### Task brief:
The word "Патрубки" appears in some lines of the entries. Say how many, and give nothing but the number.

### Records shown:
++++
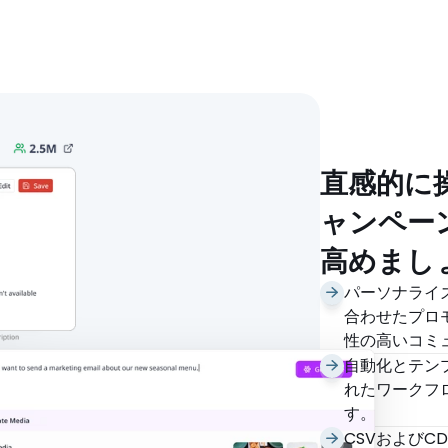
顧客と売上を伸ば
直感的に
ャンペー
高めまし
パーソナライ
合わせたプロ
性の高いコミ
自動化とテン
れたワークフ
す。
CSVおよびC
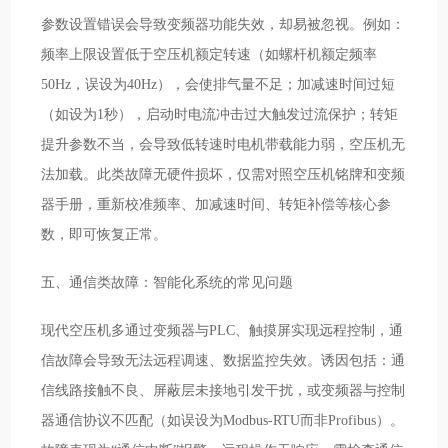
参数设置错误会导致变频器功能失效，却易被忽视。例如：
频率上限设置低于空压机额定转速（如螺杆机额定频率
50Hz，误设为40Hz），会使排气量不足；加减速时间过短
（如设为1秒），启动时电流冲击过大触发过流保护；转矩
提升参数不当，会导致低转速时电机带载能力弱，空压机无
法加载。此类故障无硬件损坏，仅需对照空压机铭牌和变频
器手册，重新校准频率、加减速时间、转矩补偿等核心参
数，即可恢复正常。
五、通信类故障：智能化系统的常见问题
现代空压机多通过变频器与PLC、触摸屏实现远程控制，通
信故障会导致无法远程调速、数据监控失效。诱因包括：通
信线路接触不良、屏蔽层未接地引发干扰，或变频器与控制
器通信协议不匹配（如误设为Modbus-RTU而非Profibus）。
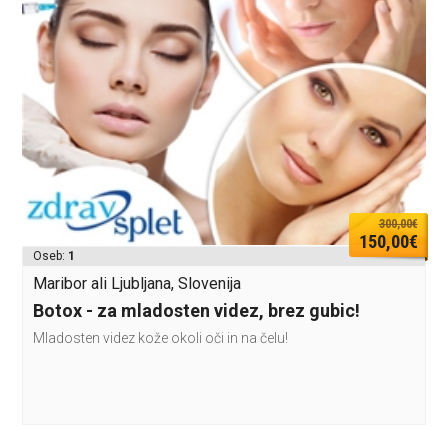
300,00€
150,00€
Oseb:
1
Maribor ali Ljubljana, Slovenija
Botox - za mladosten videz, brez gubic!
Mladosten videz kože okoli oči in na čelu!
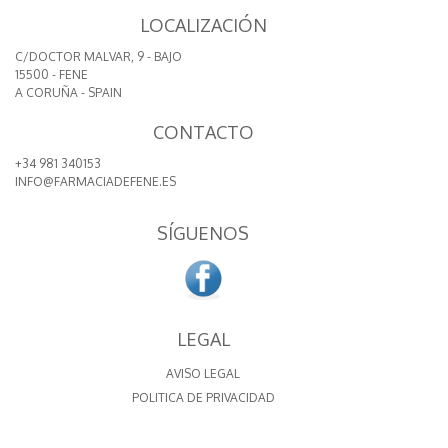
LOCALIZACIÓN
C/DOCTOR MALVAR, 9 - BAJO
15500 - FENE
A CORUÑA - SPAIN
CONTACTO
+34 981 340153
INFO@FARMACIADEFENE.ES
SÍGUENOS
LEGAL
AVISO LEGAL
POLITICA DE PRIVACIDAD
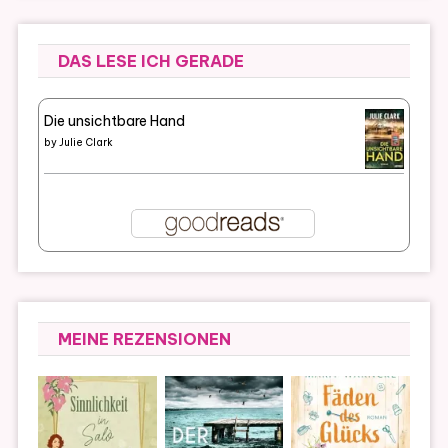
DAS LESE ICH GERADE
Die unsichtbare Hand
by
Julie Clark
MEINE REZENSIONEN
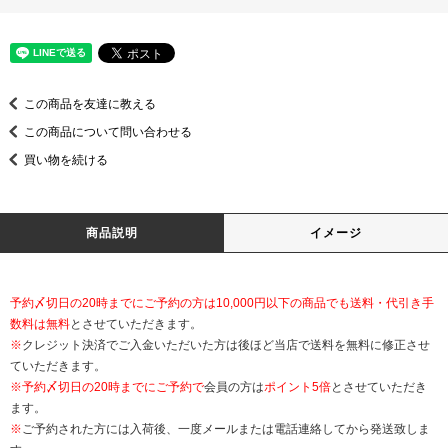
この商品を友達に教える
この商品について問い合わせる
買い物を続ける
商品説明
イメージ
予約〆切日の20時までにご予約の方は10,000円以下の商品でも送料・代引き手
数料は無料
とさせていただきます。
※
クレジット決済でご入金いただいた方は後ほど当店で送料を無料に修正させ
ていただきます。
※
予約〆切日の20時までにご予約で
会員の方は
ポイント5倍
とさせていただき
ます。
※
ご予約された方には入荷後、一度メールまたは電話連絡してから発送致しま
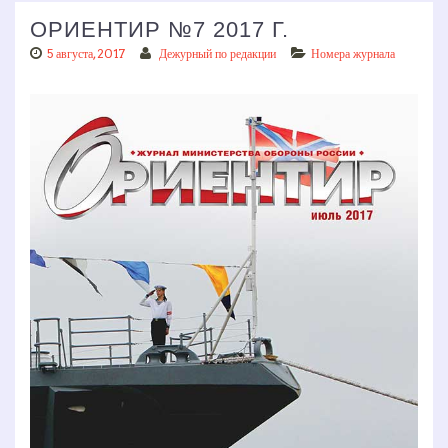
ОРИЕНТИР №7 2017 Г.
5 августа, 2017
Дежурный по редакции
Номера журнала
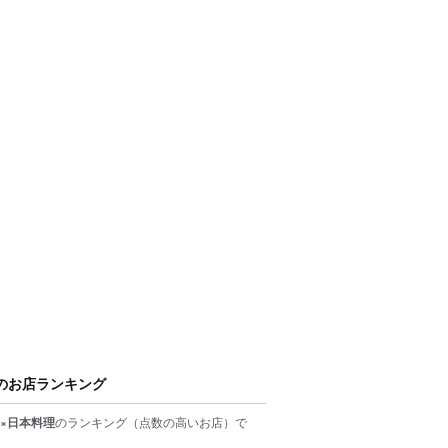
のお店ランキング
×日本料理
のランキング
（点数の高いお店）
で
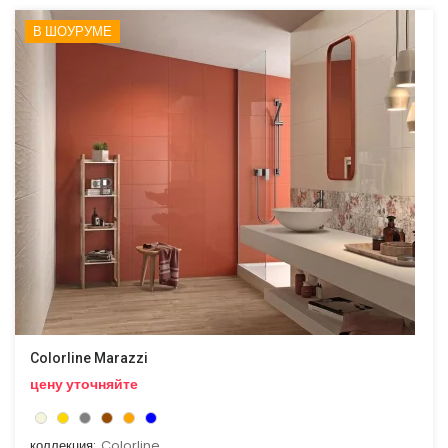
В ШОУРУМЕ
Colorline Marazzi
цену уточняйте
коллекция:
Colorline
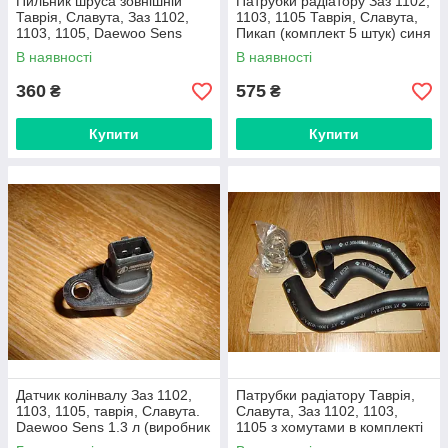
Пильник шруса зовнішній
Патрубки радіатору Заз 1102,
Таврія, Славута, Заз 1102,
1103, 1105 Таврія, Славута,
1103, 1105, Daewoo Sens
Пикап (комплект 5 штук) синя
(хомути + змащення) Україна
гума, виробник Біла Церква,
В наявності
В наявності
Україна
360
575
₴
₴
Купити
Купити
Датчик колінвалу Заз 1102,
Патрубки радіатору Таврія,
1103, 1105, таврія, Славута.
Славута, Заз 1102, 1103,
Daewoo Sens 1.3 л (виробник
1105 з хомутами в комплекті
Aurora)
(5 штук) виробник АТ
++++
### Written answer:
2